Marathon Avenue, the main artery of the region and the road that leads to the road of the former messenger, is now spotted by companies like Easy Home, which sells prefabricated homes to avid Athenians of An affordable vacation home by the sea.
Closer to the coast, more stores sell blocks of cinder block, cords of wood, fireplaces and outdoor furniture. Many burnt houses nestled in the woods or on small ravines had the structure of these prefabricated houses, and sometimes illegally built.
"It is obvious that if you build a house in a forest, you could have a problem," said Dimitris Papaspiropoulos (49), who checked his vineyards in the avenue near Rafina. He said a house he said was illegally built on the burned road. "If they continue to build houses, they will continue to have problems."
Kaiti Milioni (55), who has a summer home in Mati, attributed poor urban planning to the disaster. "There are no streets or urban areas, there are no suitable roads, most houses were built in the 60s, these houses should have been demolished and rebuilt from scratch, "said Milioni. "We have made these requests to the Municipality of Marathon for years, but we have never received a response."
From 1991 to 2004, the region of Attica, which includes Athens and surrounding areas, lost 26% of its According to a study by Atlas, a group of local academics and geographers . They also found that more than 65% of the fires in the area started for unknown reasons.
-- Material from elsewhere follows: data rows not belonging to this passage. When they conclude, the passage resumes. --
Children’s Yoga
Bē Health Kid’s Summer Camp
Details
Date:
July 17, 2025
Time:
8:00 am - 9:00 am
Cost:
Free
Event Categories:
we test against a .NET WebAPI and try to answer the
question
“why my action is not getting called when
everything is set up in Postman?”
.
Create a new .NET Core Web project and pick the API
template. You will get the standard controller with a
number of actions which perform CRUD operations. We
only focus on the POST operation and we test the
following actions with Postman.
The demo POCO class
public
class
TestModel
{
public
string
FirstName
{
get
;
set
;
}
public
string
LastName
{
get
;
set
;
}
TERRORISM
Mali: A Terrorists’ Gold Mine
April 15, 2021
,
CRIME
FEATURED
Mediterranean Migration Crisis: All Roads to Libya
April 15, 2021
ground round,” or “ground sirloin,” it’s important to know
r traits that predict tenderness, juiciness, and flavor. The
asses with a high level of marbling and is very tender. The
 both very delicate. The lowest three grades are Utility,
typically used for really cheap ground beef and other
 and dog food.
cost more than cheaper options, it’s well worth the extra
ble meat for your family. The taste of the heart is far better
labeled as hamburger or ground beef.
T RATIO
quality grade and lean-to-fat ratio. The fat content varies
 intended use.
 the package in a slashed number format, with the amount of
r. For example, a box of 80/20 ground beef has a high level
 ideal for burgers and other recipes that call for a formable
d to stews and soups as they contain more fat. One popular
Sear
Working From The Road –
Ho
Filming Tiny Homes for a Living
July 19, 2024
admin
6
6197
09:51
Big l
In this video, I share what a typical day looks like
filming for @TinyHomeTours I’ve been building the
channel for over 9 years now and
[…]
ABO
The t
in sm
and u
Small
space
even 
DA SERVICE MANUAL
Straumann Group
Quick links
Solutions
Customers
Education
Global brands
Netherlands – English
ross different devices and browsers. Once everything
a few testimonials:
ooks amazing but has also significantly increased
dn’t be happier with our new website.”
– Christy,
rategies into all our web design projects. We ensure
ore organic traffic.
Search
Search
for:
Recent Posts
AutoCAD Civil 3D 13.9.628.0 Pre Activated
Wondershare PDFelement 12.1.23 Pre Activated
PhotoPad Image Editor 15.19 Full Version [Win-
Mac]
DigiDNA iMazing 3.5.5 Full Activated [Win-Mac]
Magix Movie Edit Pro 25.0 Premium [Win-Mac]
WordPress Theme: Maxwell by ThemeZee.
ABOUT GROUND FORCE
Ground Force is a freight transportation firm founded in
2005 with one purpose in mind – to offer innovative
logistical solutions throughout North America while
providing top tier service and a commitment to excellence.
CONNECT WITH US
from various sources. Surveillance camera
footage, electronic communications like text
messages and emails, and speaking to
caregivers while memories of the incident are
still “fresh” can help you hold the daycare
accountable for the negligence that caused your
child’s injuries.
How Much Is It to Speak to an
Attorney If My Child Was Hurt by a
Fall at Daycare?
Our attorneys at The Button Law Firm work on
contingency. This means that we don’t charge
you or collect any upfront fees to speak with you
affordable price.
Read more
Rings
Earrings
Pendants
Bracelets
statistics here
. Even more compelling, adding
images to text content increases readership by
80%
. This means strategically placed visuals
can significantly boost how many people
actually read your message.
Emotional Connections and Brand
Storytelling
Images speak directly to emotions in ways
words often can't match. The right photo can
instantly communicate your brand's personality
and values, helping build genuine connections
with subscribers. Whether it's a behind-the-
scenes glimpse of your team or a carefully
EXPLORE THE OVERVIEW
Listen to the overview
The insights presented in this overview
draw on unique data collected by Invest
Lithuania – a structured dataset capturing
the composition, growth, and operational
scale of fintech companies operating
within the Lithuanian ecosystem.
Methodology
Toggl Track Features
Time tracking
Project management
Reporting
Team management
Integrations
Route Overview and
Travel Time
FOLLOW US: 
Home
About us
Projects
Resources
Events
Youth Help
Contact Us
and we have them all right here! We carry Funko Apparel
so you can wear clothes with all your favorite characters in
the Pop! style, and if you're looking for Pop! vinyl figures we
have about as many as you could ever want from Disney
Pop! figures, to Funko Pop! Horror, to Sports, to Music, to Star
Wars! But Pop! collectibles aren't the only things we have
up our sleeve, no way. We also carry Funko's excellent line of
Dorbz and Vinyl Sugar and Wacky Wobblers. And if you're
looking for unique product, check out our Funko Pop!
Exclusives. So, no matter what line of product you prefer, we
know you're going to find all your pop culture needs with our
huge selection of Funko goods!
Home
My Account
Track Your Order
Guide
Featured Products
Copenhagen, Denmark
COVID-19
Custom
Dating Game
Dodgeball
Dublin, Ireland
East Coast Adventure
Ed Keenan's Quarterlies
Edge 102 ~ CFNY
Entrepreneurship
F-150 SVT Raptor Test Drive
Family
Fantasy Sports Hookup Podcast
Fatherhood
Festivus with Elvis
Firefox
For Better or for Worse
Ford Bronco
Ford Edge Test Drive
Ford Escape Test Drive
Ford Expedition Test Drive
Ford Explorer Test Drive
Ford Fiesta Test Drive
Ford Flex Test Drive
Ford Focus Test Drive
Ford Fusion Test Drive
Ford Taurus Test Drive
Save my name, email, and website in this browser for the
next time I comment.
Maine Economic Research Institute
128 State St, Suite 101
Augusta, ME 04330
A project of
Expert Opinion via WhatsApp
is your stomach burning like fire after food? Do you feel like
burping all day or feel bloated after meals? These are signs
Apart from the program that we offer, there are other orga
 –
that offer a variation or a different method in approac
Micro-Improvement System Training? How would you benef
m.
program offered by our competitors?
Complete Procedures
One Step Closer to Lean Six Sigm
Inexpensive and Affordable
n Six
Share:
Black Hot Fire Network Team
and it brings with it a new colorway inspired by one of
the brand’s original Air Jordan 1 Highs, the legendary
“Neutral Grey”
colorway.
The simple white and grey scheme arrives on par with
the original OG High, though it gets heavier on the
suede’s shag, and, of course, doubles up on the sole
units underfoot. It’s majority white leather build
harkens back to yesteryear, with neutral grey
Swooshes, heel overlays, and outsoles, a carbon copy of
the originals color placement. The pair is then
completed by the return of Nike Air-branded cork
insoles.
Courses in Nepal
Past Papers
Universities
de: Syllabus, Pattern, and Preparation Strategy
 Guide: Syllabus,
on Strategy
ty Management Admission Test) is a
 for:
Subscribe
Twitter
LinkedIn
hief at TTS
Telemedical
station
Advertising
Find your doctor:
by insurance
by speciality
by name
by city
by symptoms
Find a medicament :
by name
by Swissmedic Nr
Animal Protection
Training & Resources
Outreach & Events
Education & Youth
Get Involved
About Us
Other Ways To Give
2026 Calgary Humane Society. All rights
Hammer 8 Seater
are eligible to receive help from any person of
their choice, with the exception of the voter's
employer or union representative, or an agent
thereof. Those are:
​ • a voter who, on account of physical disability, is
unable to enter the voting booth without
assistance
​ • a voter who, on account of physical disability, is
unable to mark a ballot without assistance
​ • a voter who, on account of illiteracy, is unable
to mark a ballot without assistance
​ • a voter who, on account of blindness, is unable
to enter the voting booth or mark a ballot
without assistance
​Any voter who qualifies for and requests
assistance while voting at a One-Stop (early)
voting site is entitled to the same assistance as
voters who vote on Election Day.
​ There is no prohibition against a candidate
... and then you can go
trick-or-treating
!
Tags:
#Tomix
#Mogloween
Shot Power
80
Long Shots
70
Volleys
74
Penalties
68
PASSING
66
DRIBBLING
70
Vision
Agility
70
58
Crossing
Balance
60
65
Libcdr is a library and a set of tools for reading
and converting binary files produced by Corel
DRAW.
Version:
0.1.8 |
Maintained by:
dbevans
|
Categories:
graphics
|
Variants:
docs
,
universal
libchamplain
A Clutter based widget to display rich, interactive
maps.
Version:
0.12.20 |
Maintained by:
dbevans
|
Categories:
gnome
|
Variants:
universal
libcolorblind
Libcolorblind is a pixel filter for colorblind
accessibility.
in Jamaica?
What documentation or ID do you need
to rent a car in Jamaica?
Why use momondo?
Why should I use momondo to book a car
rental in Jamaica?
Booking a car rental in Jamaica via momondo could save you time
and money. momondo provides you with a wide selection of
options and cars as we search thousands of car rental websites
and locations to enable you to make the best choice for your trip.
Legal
Only 2.6% were attributed to natural causes. The arson is so common that it is not uncommon to blame the shepherds for burning acres of forest to create pastures for their sheep to graze.
"They let us die"
In July 2016, the Greek parliament passed a law allowing illegal home builders to pay a small fine during a two-year amnesty period. Many of these houses are now gone, as the dark trail of the fire cut the green trees of Neos Voutzas up to Mati, like a long shadow.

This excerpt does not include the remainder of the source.